Health is now becoming less of a problem as our more physical way of living – growing your own vegetables, walking or cycling most of the time and largely replacing oil-fired energy with human muscle – has almost ended the need for large centralized hospitals with smaller health care centres dotted throughout our communities.
The change, while challenging, has had a huge positive impact on our communities psychological health – depression is much less of an issue.
Shepparton’s railway station is now easily accessible from both Hoskin and Purcell Streets and each day is alive with activity with people from throughout the district coming and going as the train is the transport of choice, or more accurately the only viable way of moving about.

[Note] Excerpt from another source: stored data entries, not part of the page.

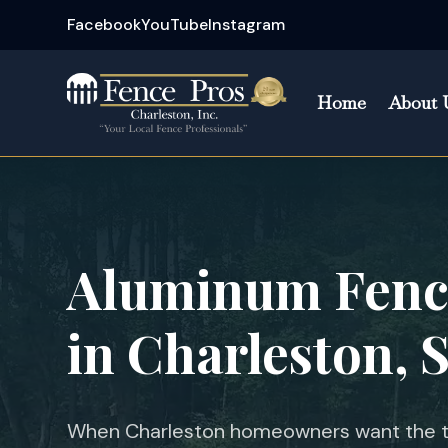
Facebook
YouTube
Instagram
Home
About 
Aluminum Fence
in
Charleston, 
When Charleston homeowners want the ti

Water shortages continue to produce difficulties – climate change is not just a passing fad – but with more Australians having a better understanding of its more effective and efficient use, we are now finding we actually have more water available.

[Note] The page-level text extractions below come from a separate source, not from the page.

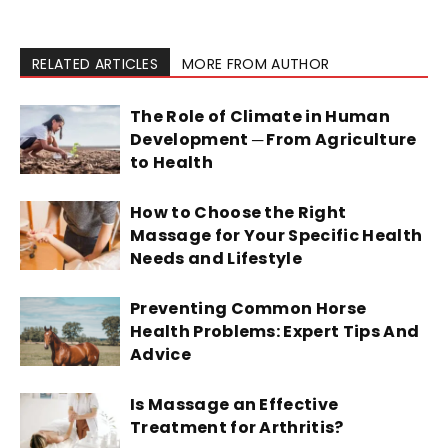
RELATED ARTICLES
MORE FROM AUTHOR
The Role of Climate in Human
Development ─ From Agriculture
to Health
How to Choose the Right
Massage for Your Specific Health
Needs and Lifestyle
Preventing Common Horse
Health Problems: Expert Tips And
Advice
Is Massage an Effective
Treatment for Arthritis?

We have enhanced our understanding of community and we know that resilience and strength comes from creating things on a human scale and so we have more beautiful public spaces and they are surrounded by a compact and denser style of residences that blend with the environment, depend upon sustainable energy and built to allow for family growth and ultimately cater for extended and aging families, ending our need for what in the 20th century became the traditional nursing home.

'...live comfortably and happily....'

This century opened with an emphasis on learning about and understanding modern technology, but in the past four decades there has been a huge shift to both comprehending and employing the techniques that allowed people to live comfortably and happily in the 19th century.
Ideas have been at the forefront of this different, but unique opportunity, and those ideas have enabled us to preserve much that was good from early this century to combine them with ideas from the past to ensure the decades, and centuries, ahead will be bountiful, fulfilling and rewarding.
I guess you know it is not really 2050, but actually May 1, 2010.
That four decade journey is one we must make and faced with the certain difficulties of climate change and the complications of peak oil, it needs to be undertaken thoughtfully and carefully.